Self Improving Agent

PassAudited by VirusTotal on May 11, 2026.

Overview

Type: OpenClaw Skill Name: self-improver Version: 3.2.1 The bundle implements a 'self-improving' system that dynamically loads and executes arbitrary Python code from a hooks directory using importlib (`src/hooks.py`), which presents a significant risk of Remote Code Execution (RCE) if the environment is tampered with. Additionally, the agent automatically captures and stores sensitive execution data, including full stack tracebacks and session metadata, into local JSON files (`hooks/error_learning.py`, `hooks/session_learning.py`). While these capabilities are consistent with the stated purpose of a learning agent and no active data exfiltration was found, the combination of arbitrary code execution and sensitive data collection is inherently high-risk.

Findings (0)

Artifact-based informational review of SKILL.md, metadata, install specs, static scan signals, and capability signals.
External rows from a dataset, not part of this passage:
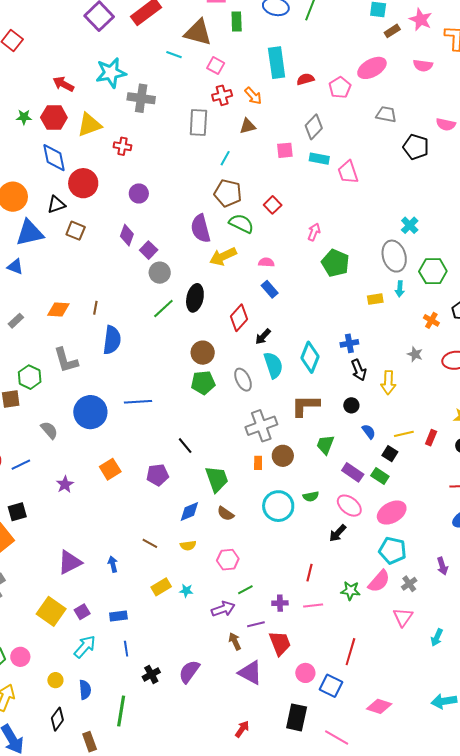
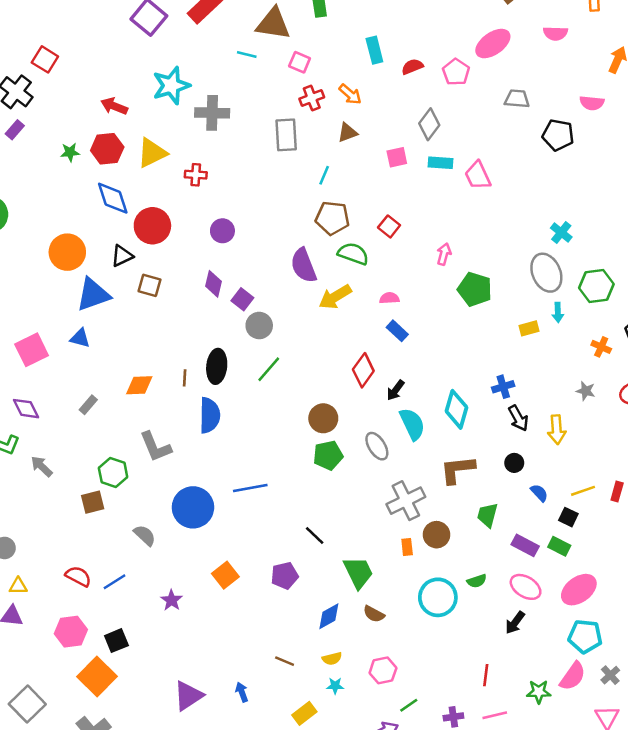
cyan rectangle: (277, 63) -> (374, 50), size x0.7
black ellipse: (195, 298) -> (217, 366), moved
cyan star: (186, 591) -> (335, 686), moved

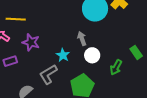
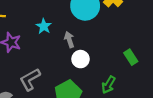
cyan star: (63, 55) -> (44, 26), moved
green arrow: (116, 67) -> (108, 85), moved

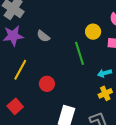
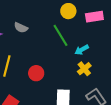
cyan arrow: (104, 73) -> (82, 50), moved
yellow cross: (105, 93) -> (84, 69), moved

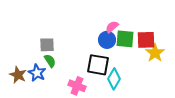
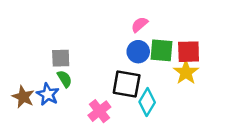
pink semicircle: (112, 27) -> (139, 25), moved
yellow star: (155, 53) -> (186, 72), moved
pink cross: (77, 86) -> (99, 111), turned 30

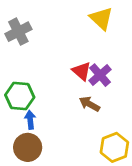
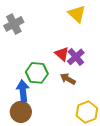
green hexagon: (20, 96) -> (37, 73), moved
blue arrow: (30, 120) -> (23, 91), size x1.5

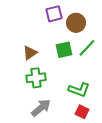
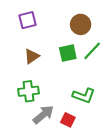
purple square: (54, 14) -> (27, 20), moved
green cross: (36, 78) -> (29, 91), moved
red square: (82, 112) -> (68, 120), moved

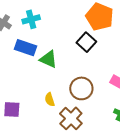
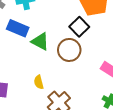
brown circle: (81, 88) -> (69, 50), moved

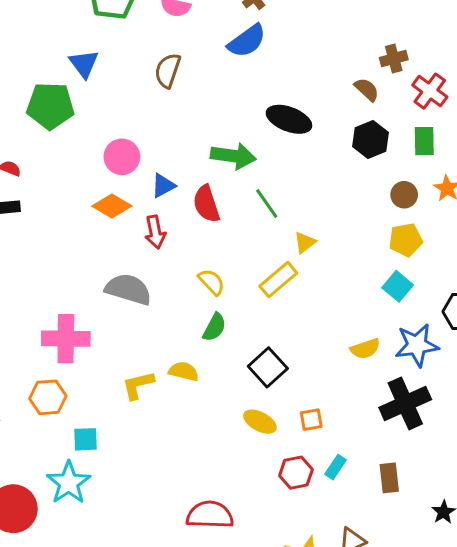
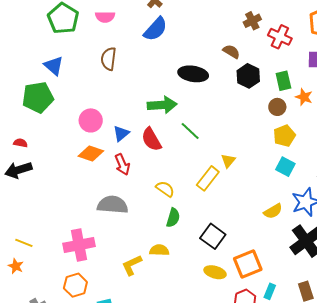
brown semicircle: (367, 89) -> (231, 52), moved
green rectangle: (424, 141) -> (283, 81), moved
yellow triangle: (305, 242) -> (228, 161), moved
orange square: (311, 420) -> (248, 264), size x1.8

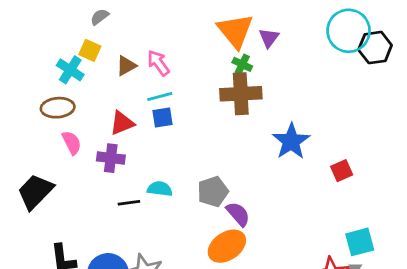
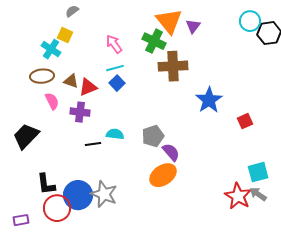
cyan circle: (349, 31) -> (250, 21), size x0.7
green cross: (242, 64) -> (154, 41), moved, size x1.6
brown triangle: (126, 66) -> (71, 81), moved, turned 49
blue square: (163, 117) -> (117, 83), turned -35

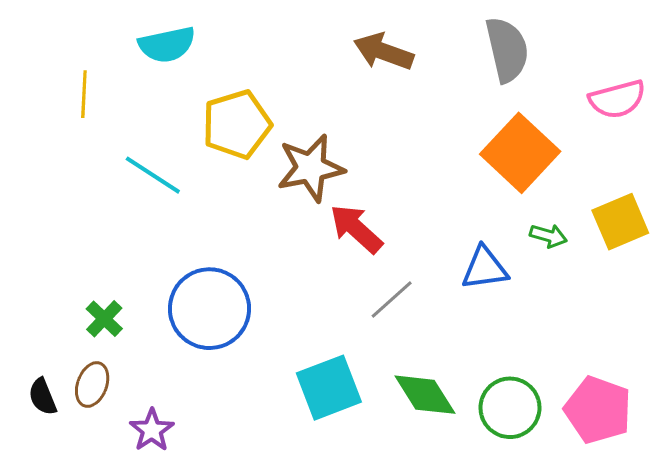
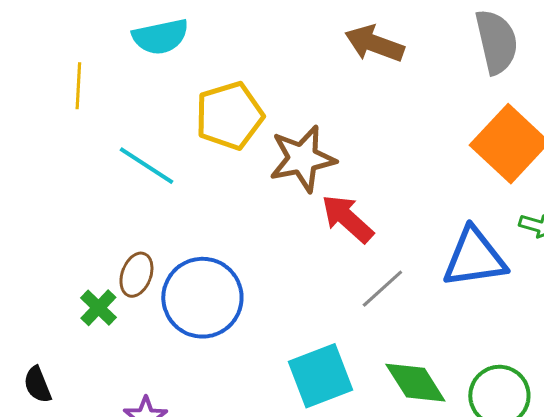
blue triangle: (485, 268) -> (474, 258), size x1.4
brown ellipse: (92, 385) -> (136, 275), moved

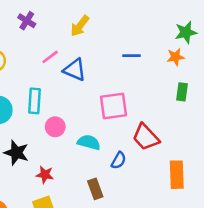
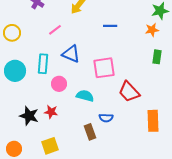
blue line: (132, 56) -> (110, 26), moved
blue triangle: (75, 70) -> (71, 54), moved
black star: (16, 153) -> (29, 116), moved
blue semicircle: (119, 160) -> (106, 118), moved, turned 64
red star: (45, 175) -> (51, 112), moved

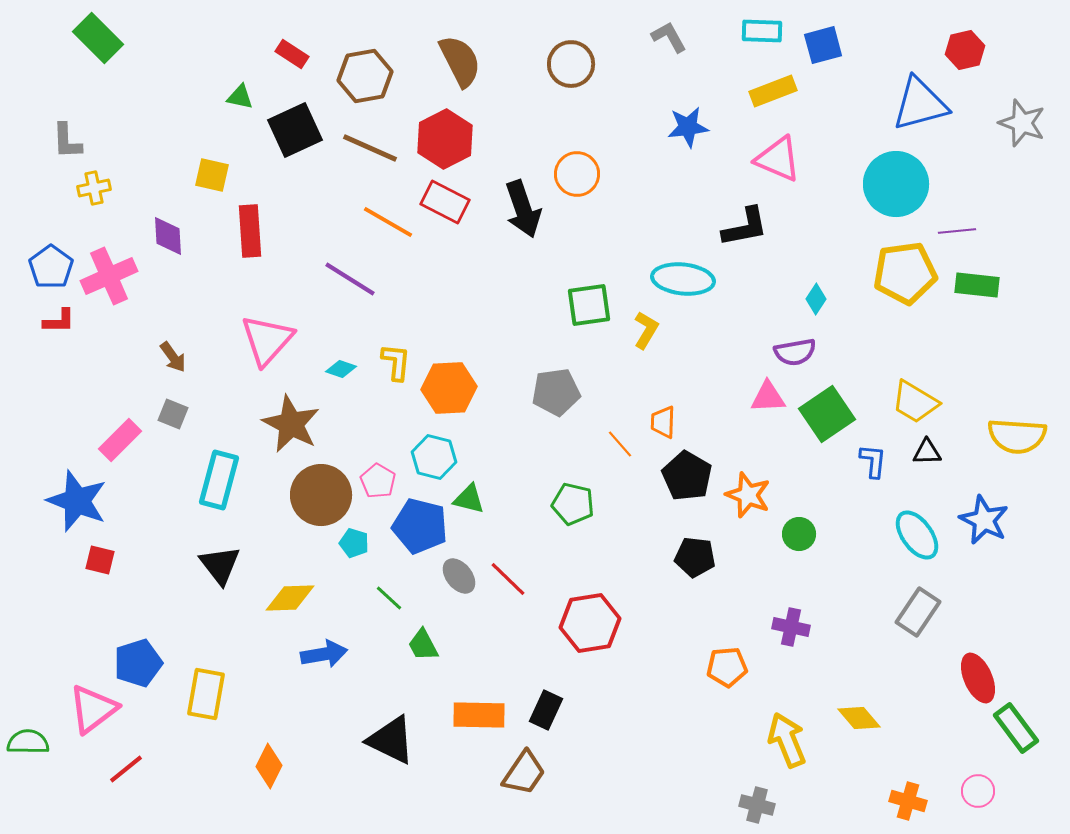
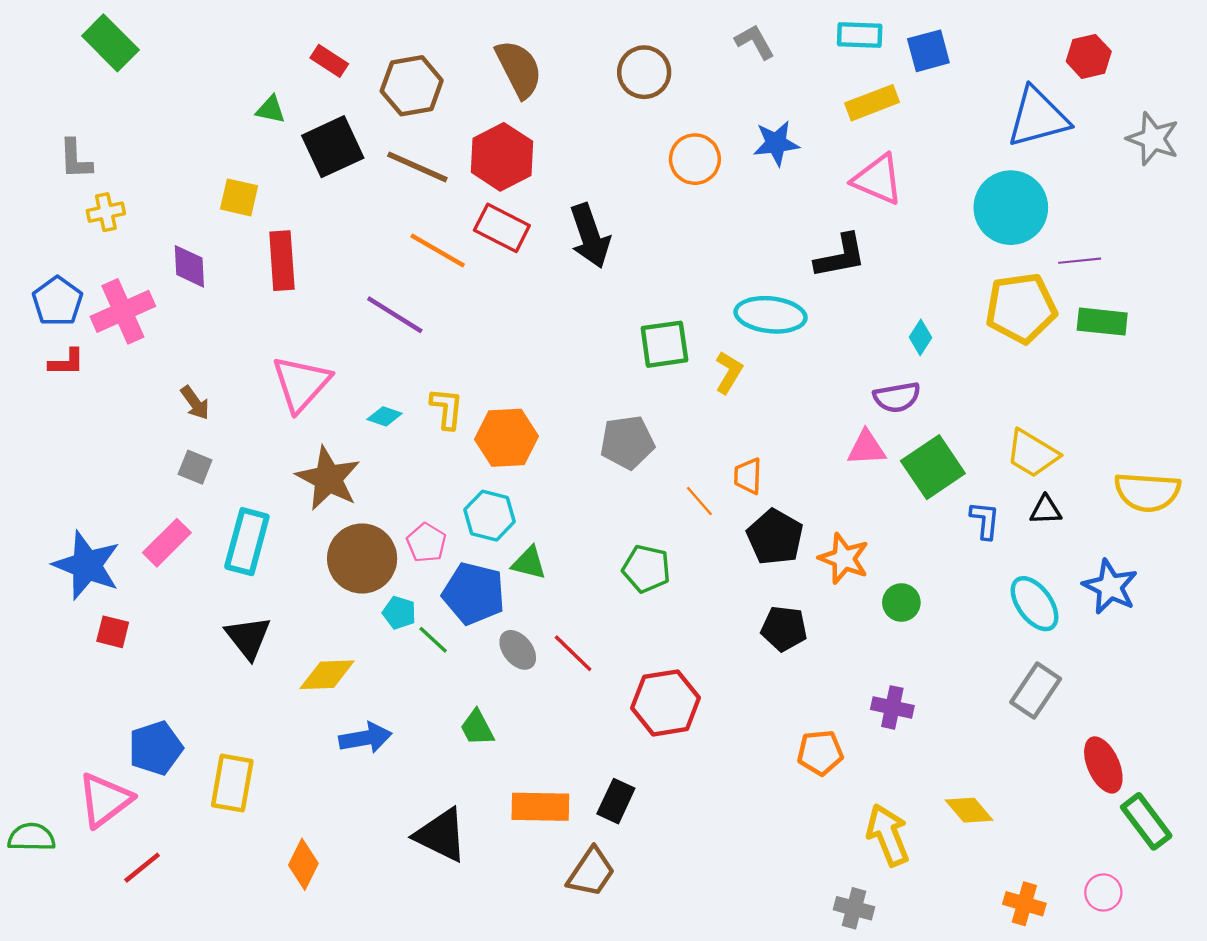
orange circle: (577, 174) -> (695, 159), moved
pink rectangle: (120, 440) -> (167, 543), moved
green line: (389, 598) -> (433, 640), moved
ClawScan does not execute the skill or run runtime probes.

What this means

Private or sensitive interaction details could be retained locally and influence future sessions, and a bad or manipulated learning could persist across tasks.

Why it was flagged

The skill explicitly stores derived conversation and user-preference data as persistent memory, which can later be reused by the agent.

Skill content
Session Learning ... Learns from: Conversation patterns, user preferences ... Stored in: `learnings/sessions.json`
Recommendation

Disable or gate auto-learning/auto-apply by default, review stored learnings before reuse, sanitize error/session data, and provide clear retention and deletion controls.

What this means

A mistaken, low-quality, or poisoned learning from one interaction could affect later work until the user finds and removes it.

Why it was flagged

The recommended automated workflow can carry a learned behavior from one session into future startup and session flows without a clearly documented containment or review step.

Skill content
"auto_learn": true, "auto_apply": true, "learn_after_session": true, "apply_on_startup": true
Recommendation

Require explicit user approval before applying new learnings, add rollback/reset controls, and separate experimental learnings from trusted production behavior.

What this means

Hook files can change agent behavior and, depending on implementation, may execute Python code during normal runs.

Why it was flagged

The hook system is purpose-aligned, but auto-loading and applying hook code from a workspace path is a powerful mechanism that users should inspect before enabling.

Skill content
hooks.apply_all()  # Apply all hooks ... "auto_load": true, "custom_hooks_path": "./hooks"
Recommendation

Inspect all hook files, avoid enabling untrusted custom hook paths, and prefer an allowlist or approval prompt before hooks run automatically.

What this means

Users may have to rely on an external repository or local code review to know exactly what is being installed and run.

Why it was flagged

The registry metadata does not provide a clear trusted source or install contract, while the artifacts include code and documentation for cloning/installing a Python package.

Skill content
Source: unknown; Homepage: none; Install specifications: No install spec
Recommendation

Install only from a trusted, reviewed source; verify the repository and dependencies; and prefer a declared, reproducible install specification.